On another related subject, plastic can be fusion welded; I've utilized fusion welding in tests and got good results, but it is more expensive than the bolted connections we are currently using. The very best fusion welding does not use "Prescriptive Rods", but rather uses melted shavings from the exact plastic being used - this was the only way we found to get a super-strong bond capacity.

Good Luck!


----------



## Noob (Apr 18, 2009)

How thick does it need to be? If it's on the bottom of a jig to help it slide better, they UHMW in very thin strips (.020"?). Otherwise you'll have to counterbore or countersink it for screws. If you don't want the screws to show or you need the face to be without holes, just make keyholes on the back of the UHMW if it's thick enough.


----------



## mmalinco (Jun 12, 2012)

Thank you for your help to everyone that replied with suggestions, in particular thank you Paulo (ID: Noob).

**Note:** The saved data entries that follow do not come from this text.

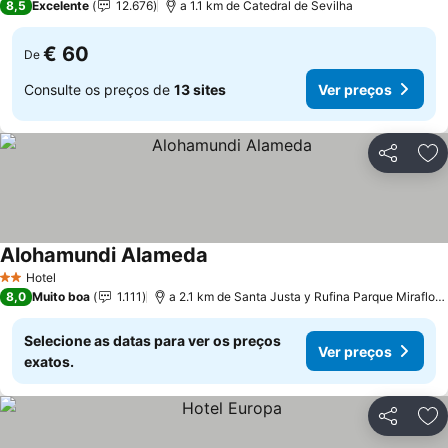
8,5
Excelente
12.676
a 1.1 km de Catedral de Sevilha
€ 60
De
Consulte os preços de
13 sites
Ver preços
Partilhar
Ad
Alohamundi Alameda
Hotel
2 Estrelas
8,0
Muito boa
1.111
a 2.1 km de Santa Justa y Rufina Parque Miraflores
Selecione as datas para ver os preços
Ver preços
exatos.
Partilhar
Ad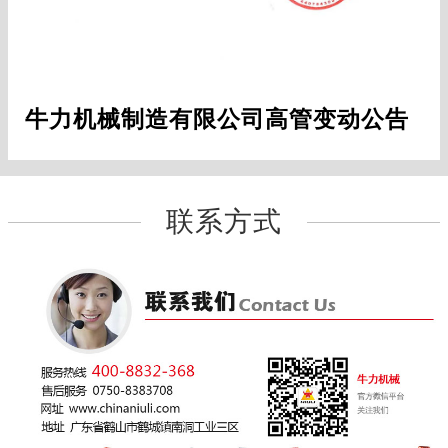
牛力机械制造有限公司高管变动公告
联系方式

I have since I initially posted this query done some experimenting. I found a readily available adhesive that works very well, Loctite PowerGrab. I have also found that even 1/8" thick UHMW plastic sheets are thick enough to countersink a #6 flat head wood screw.

Michael


----------



## Chris Curl (Feb 13, 2012)

mmalinco said:


> Thank you for your help to everyone that replied with suggestions, in particular thank you Paulo (ID: Noob).
> 
> I have since I initially posted this query done some experimenting. I found a readily available adhesive that works very well, Loctite PowerGrab. I have also found that even 1/8" thick UHMW plastic sheets are thick enough to countersink a #6 flat head wood screw.
> 
> Michael


good info, thanks for the update


----------